# Craigslist poster needing help w/fox killing animals



## HoosierShadow (Apr 20, 2010)

I saw this, and with so many knowledgable people here, I thought if anyone had ideas, they might contact/email these people with some ideas...normally I wouldn't post stuff, but sounds like they really need some help.

http://lexington.craigslist.org/grq/3019923075.html


----------



## freedomstarfarm (Mar 25, 2011)

You can buy humane traps at some feed stores to trap a fox. Sometimes the local humane society or town rent them or will even come place them for trapping.


----------



## keren (Oct 26, 2008)

Alpacas will run with the herd and keep foxes away. You can also get "fox lights" or just lock the critters up at nigbt although sometimes once a fox has figured out a food source it will come during the day. Or there are professional fox shooters here that will get rid of your problem fox for a fee


----------



## DDFN (Jul 31, 2011)

I think Llama's are the best at herd protection. Don't get me wrong I love my Pyrenees, but the llama is quite, more alert, easier to feed while in the herd and just plain protective. I actually had a fox give birth on the farm here and the mother was killing rabbits and other small things (we were lucky it was none of the ducks). I actually didn't mind having the foxes around because normally if you have foxes then coyotes will not stay in the same area. Well the one little farm that claimed the barn side of the farm was a sweet heart. It would come down and eat apples and pears that fell from the trees.

On that note we did read somewhere when we were seeing the foxes that if you want your livestock to be safe from them then to provide them with food. Such as dog food, fruits and veggies etc. I guess that is why they left ours alone because of all the fruit trees. I hate killing anything if there is another solution for it.

The worse thing we had was a raccoon killing our ducks. Raccoon's are too smart and can fit a duck through a 2x4" opening in fencing.


----------



## HoosierShadow (Apr 20, 2010)

Thanks, I'll pass everything along, and hopefully I hear back from her and they are able to get the fox thing under control. 
I know here, I've seen fox down the road, I've even seen a coyote running from something on the other side of a neighbors in a horse field. In Oct a fox was running from something and ran through our property. So I know we have both, but thankfully we've never had an issue. Knock on Wood!


----------



## DDFN (Jul 31, 2011)

Well it's kinda complicated but depending on your land and its set up depends on what is their territory. (like here) The bottom sheep fields butt up against some wooded land (not ours) and coyotes run that land. The bear is now running the land to the left of the sheep fields but use to be in the back 40. The foxes use to live under a concrete pad in the old barn in the back but would come down to the house which is probably 20 acres away from the coyote land. Now that we no longer see the foxes we have seen the coyotes moving up on the neighbors property next to our house and small breeding lot. I think that is mainly because no one lives on that land and its all wooded. So you could see them both but they normally don't hang around the others home spot.

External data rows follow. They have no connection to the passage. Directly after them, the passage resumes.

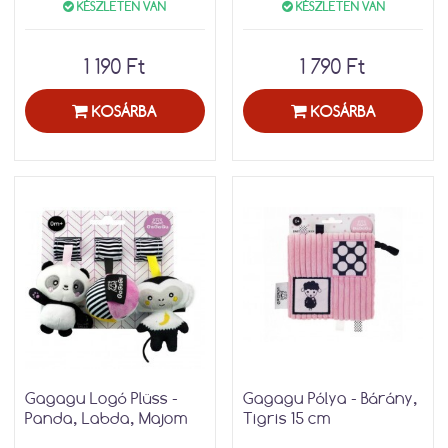
KÉSZLETEN VAN
KÉSZLETEN VAN
1 190 Ft
1 790 Ft
KOSÁRBA
KOSÁRBA
Gagagu Logó Plüss -
Gagagu Pólya - Bárány,
Panda, Labda, Majom
Tigris 15 cm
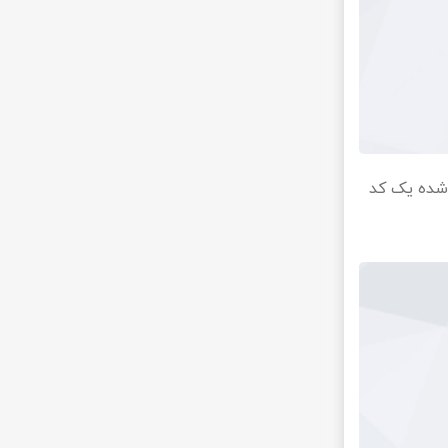
 شده یک کد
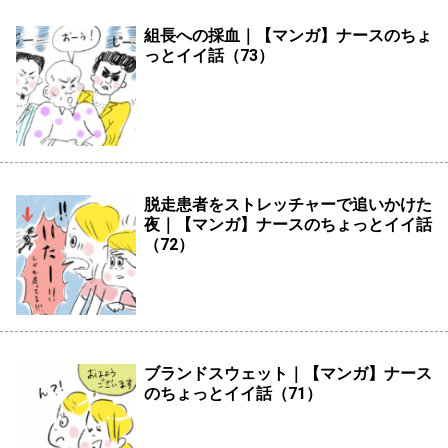
組長への採血｜【マンガ】ナースのちょ
っとイイ話（73）
脱走患者をストレッチャーで追いかけた
夜｜【マンガ】ナースのちょっとイイ話
（72）
ブランドスウェット｜【マンガ】ナース
のちょっとイイ話（71）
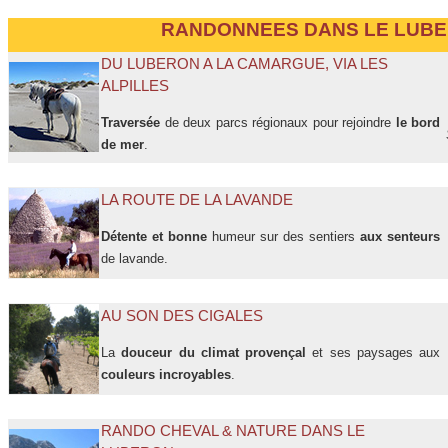
RANDONNEES DANS LE LUB
DU LUBERON A LA CAMARGUE, VIA LES
ALPILLES
Traversée
de deux parcs régionaux pour rejoindre
le bord
de mer
.
LA ROUTE DE LA LAVANDE
Détente et bonne
humeur sur des sentiers
aux senteurs
de lavande.
AU SON DES CIGALES
La
douceur du climat provençal
et ses paysages aux
couleurs incroyables
.
RANDO CHEVAL & NATURE DANS LE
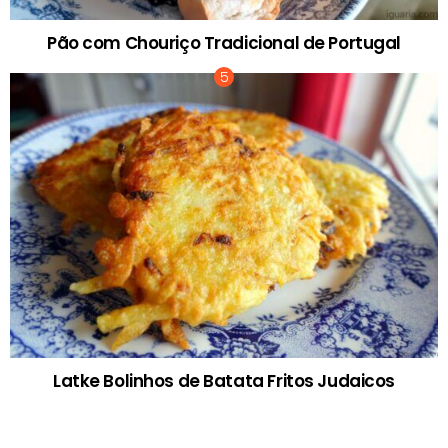
Pão com Chouriço Tradicional de Portugal
Latke Bolinhos de Batata Fritos Judaicos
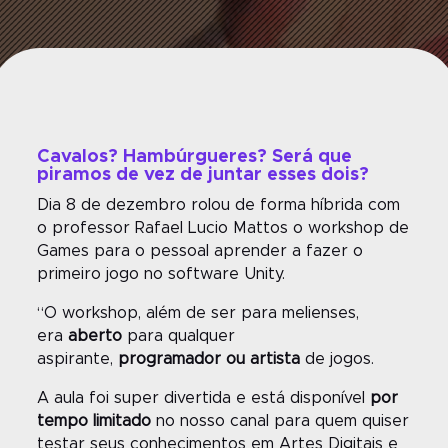
Cavalos? Hambúrgueres? Será que
piramos de vez de juntar esses dois?
Dia 8 de dezembro rolou de forma híbrida com
o professor Rafael Lucio Mattos o workshop de
Games para o pessoal aprender a fazer o
primeiro jogo no software Unity.
“O workshop, além de ser para melienses,
era
aberto
para qualquer
aspirante,
programador ou artista
de jogos.
A aula foi super divertida e está disponível
por
tempo limitado
no nosso canal para quem quiser
testar seus conhecimentos em Artes Digitais e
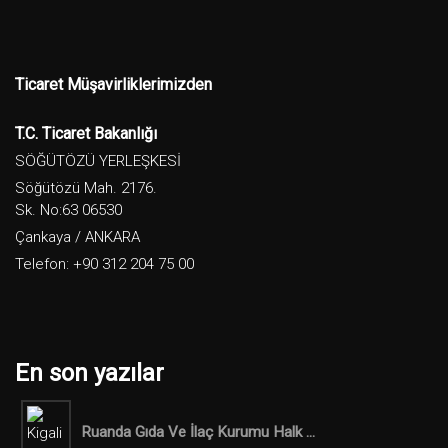
Ticaret Müşavirliklerimizden
T.C. Ticaret Bakanlığı
SÖĞÜTÖZÜ YERLEŞKESİ
Söğütözü Mah. 2176.
Sk. No:63 06530
Çankaya / ANKARA
Telefon: +90 312 204 75 00
En son yazılar
Ruanda Gıda Ve İlaç Kurumu Halk ...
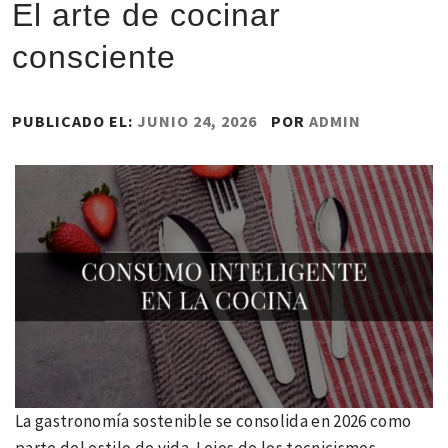
El arte de cocinar
consciente
PUBLICADO EL:
JUNIO 24, 2026
POR
ADMIN
La gastronomía sostenible se consolida en 2026 como
parte del estilo de vida. Lejos de los tecnicismos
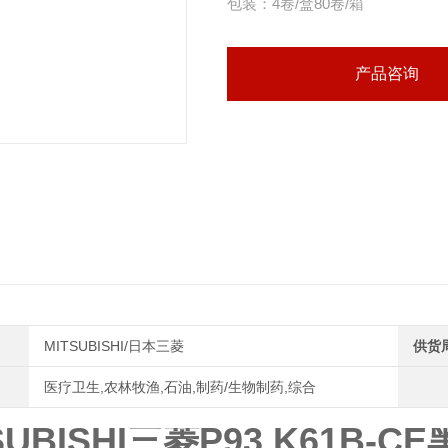
包装：4卷/盒80卷/箱
尺寸：110mm*21M 250张
适用MITSUBISHI机器型号：
产品咨询
MITSUBISHI/日本三菱
供货
医疗卫生,农林牧渔,石油,制药/生物制药,综合
SUBISHI三菱P93 K61B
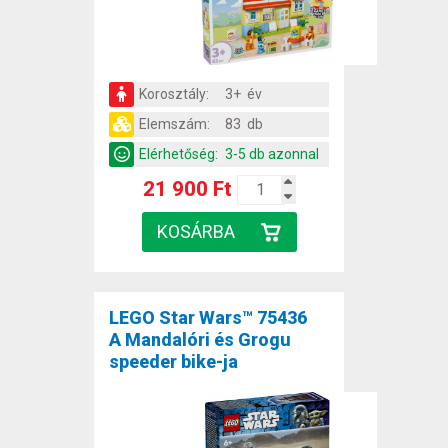
Korosztály:
3+ év
Elemszám:
83 db
Elérhetőség:
3-5 db azonnal
21 900 Ft
LEGO Star Wars™ 75436
A Mandalóri és Grogu
speeder bike-ja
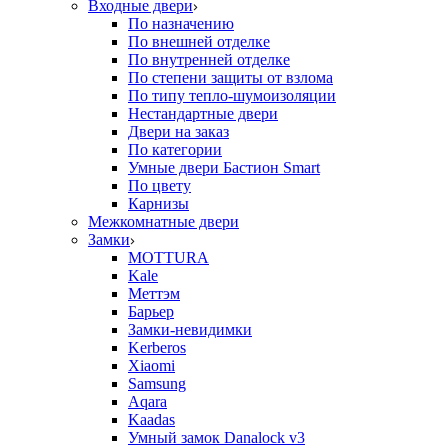
Входные двери
По назначению
По внешней отделке
По внутренней отделке
По степени защиты от взлома
По типу тепло-шумоизоляции
Нестандартные двери
Двери на заказ
По категории
Умные двери Бастион Smart
По цвету
Карнизы
Межкомнатные двери
Замки
MOTTURA
Kale
Меттэм
Барьер
Замки-невидимки
Kerberos
Xiaomi
Samsung
Aqara
Kaadas
Умный замок Danalock v3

I know the hubby has some good links to coyote and fox facts but I don't have access to his computer. If you have JSTOR there is this http://www.jstor.org/discover/10.2307/3 ... 6184341253

I myself would prefer to have neither on my farm but have the feeling we soon will be needing either another Llama or Pyrenees. My hubby jokes that not even "Bear" Grylls could survive the mountains here over night. :laugh: Guess that makes him feel better to stay inside at night.

I hope they get their problem resolved


----------



## meluvgoats (Apr 19, 2012)

We hate to get ridof the foxes. Some protectors can be

-guard dogs
-donkeys
-alpacas
-llamas

my aunt had the same prob but she bought two alpacas and it never occured again


----------



## keren (Oct 26, 2008)

I dont begrudge any animal killing for food, but here a fox will kill for plwasure once they have found a source of animals ie. A chicken coop. I have had thirty chooks killed in one night and the carcasses left there. That was killing for fun, not food. Sorry but i dont agree with leaving food out for them, unless the foxes you have are different to ours it would juat encourage them. I agree they are very cute little critters i just wish they would stick to wild bunnies etc


----------



## Jessica84 (Oct 27, 2011)

Sounds to me like she is asking someone to come shot it. If she looks and sees if there is a hunting club or a gun club near by Im sure she could find some one to do the job, and honestly that is the only way she will be 100% sure it will not come back.


----------



## Jessica84 (Oct 27, 2011)

Oooppps. She could also contact fish and game and they will come out and trap it, or at least try.


----------